Reboot via task manager is only way to reset system.

Have rolled back WMP versions & reinstalled it as well as trying other players without any luck and same events.

Shel


----------



## sup2a (Oct 9, 2007)

can VLC play them? you may want to check for codecs using various programs, eg. VideoInspector or Gspot


----------



## hairybusdriver (Mar 13, 2008)

what program are using to play them,
Try using Media Player Classic, it has a very wide compatibility range and is easy on your resources, unlike windows media player.
you can get it here
http://www.free-codecs.com/download_soft.php?d=4251&s=134
I


----------



## sup2a (Oct 9, 2007)

i would say VLC would have a much better capability of playing files, it can even play some broken files... heres a link i forgot to add last time http://www.videolan.org/vlc/


----------



## Aussie Shel (Dec 26, 2007)

Thanks everyone for your input.

VLC did install and my mainly wmv files woulden't play, bit of distored audio but no picture and same CPU slow down-freeze - had to quit via task manager again.
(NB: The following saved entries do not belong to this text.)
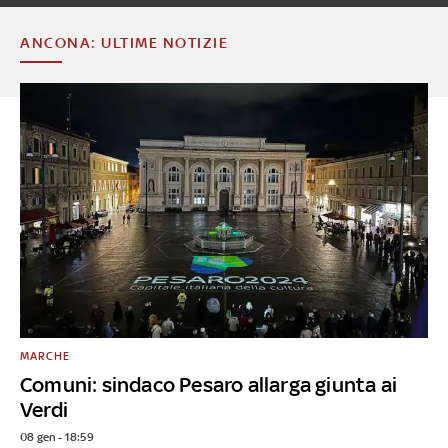
ANCONA: ULTIME NOTIZIE
MARCHE
Comuni: sindaco Pesaro allarga giunta ai
Verdi
08 gen - 18:59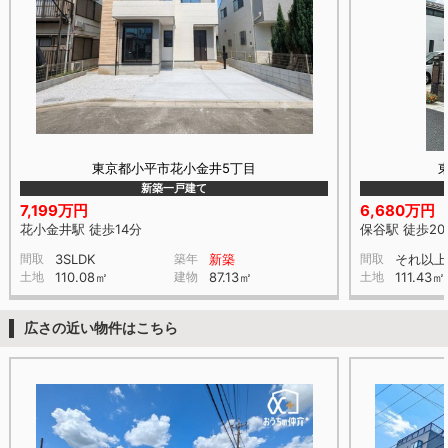
東京都小平市花小金井5丁目
新築一戸建て
7,199万円
6,680万円
花小金井駅 徒歩14分
保谷駅 徒歩20
間取
3SLDK
築年
新築
間取
それ以上
土地
110.08㎡
建物
87.13㎡
土地
111.43㎡
広さの近い物件はこちら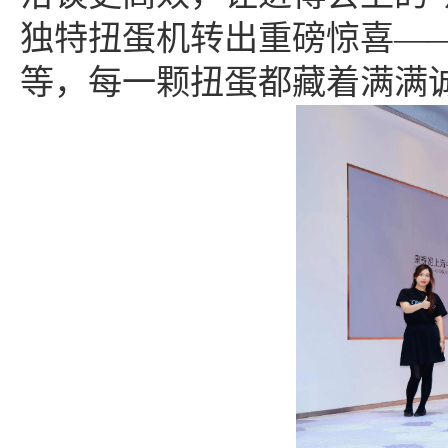
独特扭蛋机转出重磅惊喜—
等，每一颗扭蛋都藏着满满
Ran Video Inspector that indicated my wmv files I checked were using an unknown codex and the testing section refused to load (Stalled) with again CPU slow down.

Gspot app didn't really offer much (*or I can't understand it?).

I'm starting to think the problem maybe is in XP, although I don't really want to reformat if I can help it.

Any other ideas???

Thanks

Shel


----------



## Elvandil (Aug 1, 2003)

Have you installed any codec packs? If you have, try uninstalling (though many don't uninstall very well). And you might also try removing some of your players. Many install their own (junk) codecs that take precedence over the previous ones. GOM installs quite a few.

Try analyzing your present codecs and disabling any that are new or unneeded.

CodecInstaller
GSpot (A pretty good program that is not very intuitive. You need to look around and right-click to find all it has to offer.)
DP MediaInfo
VideoInspector
Sherlock

You could also try installing default MS codecs.

How To Install The Default Codecs In Windows XP


----------